• _Problem_
The records below are to be quoted in full; please keep every word exact.

Saved data entries:
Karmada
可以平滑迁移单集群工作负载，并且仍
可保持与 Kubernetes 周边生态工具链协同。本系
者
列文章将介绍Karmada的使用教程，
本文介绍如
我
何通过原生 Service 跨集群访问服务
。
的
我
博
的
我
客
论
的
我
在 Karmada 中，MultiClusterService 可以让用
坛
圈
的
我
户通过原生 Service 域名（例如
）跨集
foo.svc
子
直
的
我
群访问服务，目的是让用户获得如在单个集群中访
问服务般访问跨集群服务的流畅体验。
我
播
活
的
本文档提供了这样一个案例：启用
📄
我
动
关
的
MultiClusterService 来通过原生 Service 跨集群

• _Your solution_
Karmada
可以平滑迁移单集群工作负载，并且仍
可保持与 Kubernetes 周边生态工具链协同。本系
者
列文章将介绍Karmada的使用教程，
本文介绍如
我
何通过原生 Service 跨集群访问服务
。
的
我
博
的
我
客
论
的
我
在 Karmada 中，MultiClusterService 可以让用
坛
圈
的
我
户通过原生 Service 域名（例如
）跨集
foo.svc
子
直
的
我
群访问服务，目的是让用户获得如在单个集群中访
问服务般访问跨集群服务的流畅体验。
我
播
活
的
本文档提供了这样一个案例：启用
📄
我
动
关
的
MultiClusterService 来通过原生 Service 跨集群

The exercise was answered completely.